[Source data]
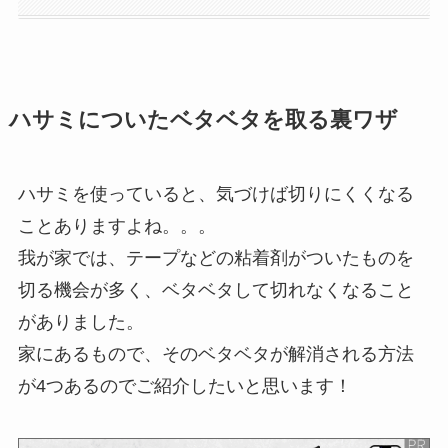
ハサミについたベタベタを取る裏ワザ
ハサミを使っていると、気づけば切りにくくなる
ことありますよね。。。
我が家では、テープなどの粘着剤がついたものを
切る機会が多く、ベタベタして切れなくなること
がありました。
家にあるもので、そのベタベタが解消される方法
が4つあるのでご紹介したいと思います！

What you are asked to do:
Repeat, without change, each line of the data above from the one that contains "我が家では、テープなどの粘着剤がついたものを" through the final line, counting both.

Task solution:
我が家では、テープなどの粘着剤がついたものを
切る機会が多く、ベタベタして切れなくなること
がありました。
家にあるもので、そのベタベタが解消される方法
が4つあるのでご紹介したいと思います！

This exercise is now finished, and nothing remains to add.